Skeleton and Osteoporosis Flashcards
Osteoporosis
the surface level of the bones may be worn away , exposing the tissue beneath.
Open (Compound) Fracture
The broken end penetrates skin
Comminuted
Bone splits into three or more pieces at fracture site.
Compression
Bone is crushed due to force example: veterbral bodies
Spiral
Ragged break due to twisting force; breaks in many layers deep.
Epiphyseal
Epiphysis detaches from the diaphysis at epiphyseal plate. Occurs when cartilage cells are dying and calcification of matrix occurs.
Depresssion
Broken due to bone pressed inwards (skull)
Greenstick
Bone breaks incompletely, one side breaks and other bends. Common in children who have more organ flexible matrix.
Colle’s and Pott Fracture
Colles: due to fall, small hand bones of scaphoid or lunate can break.

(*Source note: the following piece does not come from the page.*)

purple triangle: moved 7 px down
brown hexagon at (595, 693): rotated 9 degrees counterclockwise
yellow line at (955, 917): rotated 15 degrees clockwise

Potts: fracture affecting one or both malleoli, inversion of ankle can break
Fracture Repair 4 Steps:
- Hematoma Forms: broken blood vessels surrounding fracture leads to mass of clotted blood at site:
- Lack of circulation –> bone cells die, swelling
- macrophages remove debris, bacteria, pathogens. while osteoclasts absorb dead cells and make the jagged site around the bone smooth for repair.
- Activate mast cells for inflammatory response: ( histamine makes blood vessels leaky and swells up.) - Fibrocartiliagous Callus Forms: fibroblasts from the periosteum invade fracture site and produce collagen fibers.
- Mesenchymal cells from periosteum develop into chondroblast and produce fibrocartilage.
- Callus is mass of repair tissue containing fibers and bridges fracture gap. - Boney Callus Formation 3-4 months: In areas of healthy bone , osteogenic cells develop into osteoblasts and start producing spongey bone trabeculae.
- Osteoblasts secrete ostoid, becomes calcified forming trabeculae (spongey bone)
- The trabeculae helps to join the living and dead fragments and the fibrocartilage is converted to spongey bone. - Bone Remodelling: Dead portions of fragments are reabsorbed via osteoclasts and compact bone replaces spongey bone around the periphery of fracture.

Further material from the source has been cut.